Photo Credit: Janice Carr, Centers for Disease Control and Prevention

The World Health Organization reported that there were 8.8 million new cases of TB worldwide in 2010.

Xpert, manufactured by Cepheid Inc., is an automated polymerase chain reaction test that detects Mycobacterium tuberculosis complex and rifampin resistance within two hours using a sputum sample, used outside of a reference lab "with minimal hands-on technical time," as opposed to conventional sputum smear microscopy, which is cheaper, but requires a microscope in a lab and does not detect drug resistance.

In 2010, Xpert was endorsed by the World Health Organization for use as the initial diagnostic test on people suspected of having MDR-TB or HIV-associated TB. That year, WHO reported that there were 8.8 million new cases of TB worldwide; and that 1.1 million people who did not have HIV and 350,000 people with HIV died of TB.

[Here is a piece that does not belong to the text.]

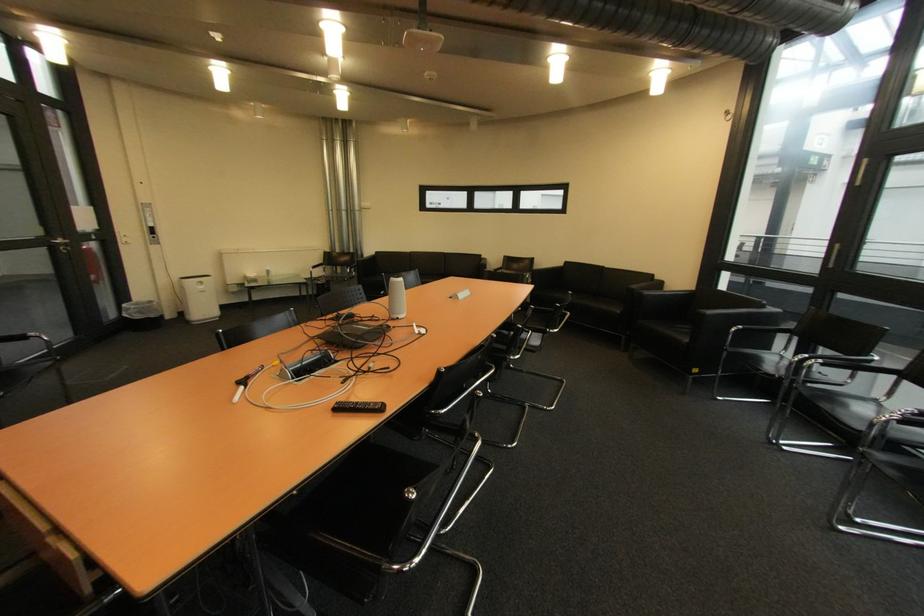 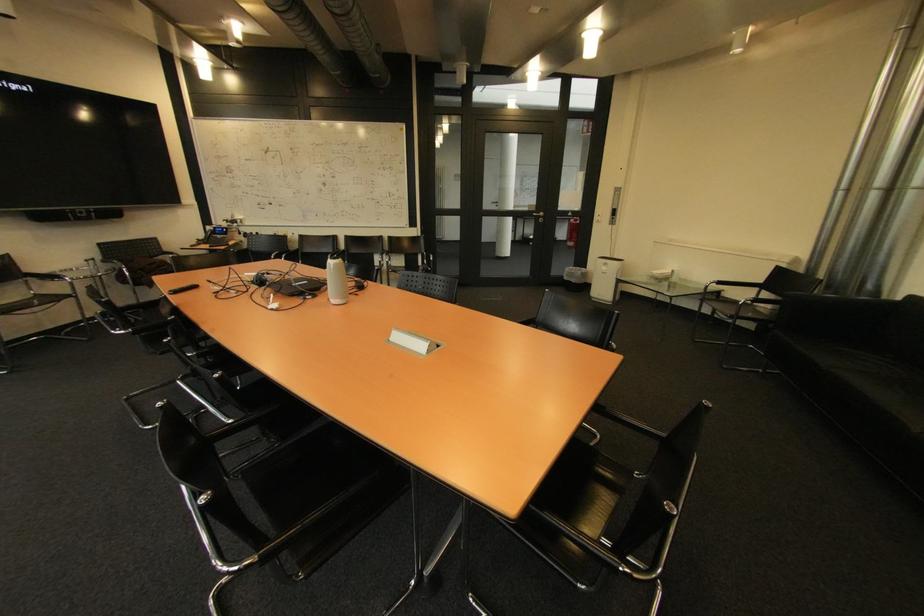 Where in the second image is the point corresponding to (147,318) from the first image?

The study reviewed 18 studies of more than 7,500 adults, mostly in low and middle-income countries, with a high burden of TB, which evaluated the test as an initial test used as a replacement for microscopy, and as an add-on test when a microscopy smear was negative, in adults suspected of having in pulmonary TB, or multidrug-resistant TB, with or without HIV infection.

The main results of the test are as follows:

• A "modest" sensitivity of 88% and a "high" specificity of 98% for detecting TB when used it as an initial test that replaced smear microscopy.

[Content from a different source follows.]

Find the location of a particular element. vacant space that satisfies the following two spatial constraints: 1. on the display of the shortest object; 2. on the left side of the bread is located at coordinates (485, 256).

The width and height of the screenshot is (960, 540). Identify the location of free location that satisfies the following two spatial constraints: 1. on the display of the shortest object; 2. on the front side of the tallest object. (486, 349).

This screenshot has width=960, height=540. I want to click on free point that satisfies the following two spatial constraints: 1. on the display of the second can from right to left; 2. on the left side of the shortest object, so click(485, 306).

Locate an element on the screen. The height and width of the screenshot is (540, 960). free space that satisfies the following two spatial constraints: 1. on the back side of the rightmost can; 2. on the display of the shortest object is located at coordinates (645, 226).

• A sensitivity of 67% and a specificity of 98% when used as an add-on follow-up test to detect TB, after a negative smear microscopy.

• A sensitivity of 80% for detecting TB in people with HIV and 89% in people without HIV.

•A sensitivity of 94% and a specificity of 98% for detecting rifampin resistance (an indicator of multidrug resistances) when used as a replacement for culture based-drug susceptibility testing

The rate of indeterminate results was a "very low" 1%, they said.

The results "lend support to the WHO recommendation on the use of Xpert as an initial diagnostic test for TB detection and rifampicin resistance detection in patients suspected of having MDR-TB or HIV-associated TB," the authors concluded. Future studies should include those that evaluate the results of the test in children, as those data are starting to accumulate, and result of the test in different settings, such as TB screening centers and antiretroviral clinics, they added.

The review "provides high quality evidence that reinforces WHO’s endorsement of this test," Dr. Karin Weyer, the coordinator of Diagnostics and Drug Resistance Laboratories at WHO, said in a written statement. "Recent price reductions have greatly facilitated roll-out of this technology," with 1.4 million test cartridges and the instruments needed to perform the test to be distributed in 21 countries with a high TB burden, she added.

In the United States, TB has been declining, since a peak in 1992, with 10,528 TB cases reported in 2011, almost a 6% drop from the number of reports in 2010, according to the Centers for Disease Control and Prevention. In 2009, the last year mortality data are available, there were 529 TB deaths, a 10% drop from 2008, when there were 590 deaths.

The editorial base of the Cochrane Infectious Diseases Group (CIDG), which provided part of the funding for the review, is funded by the U.K. Department for International Development "for the benefit of developing countries." One study author disclosed having conducted studies and published on the Xpert test in a project with FIND, Cepheid, and academic partners. Others reported having no relevant financial conflicts.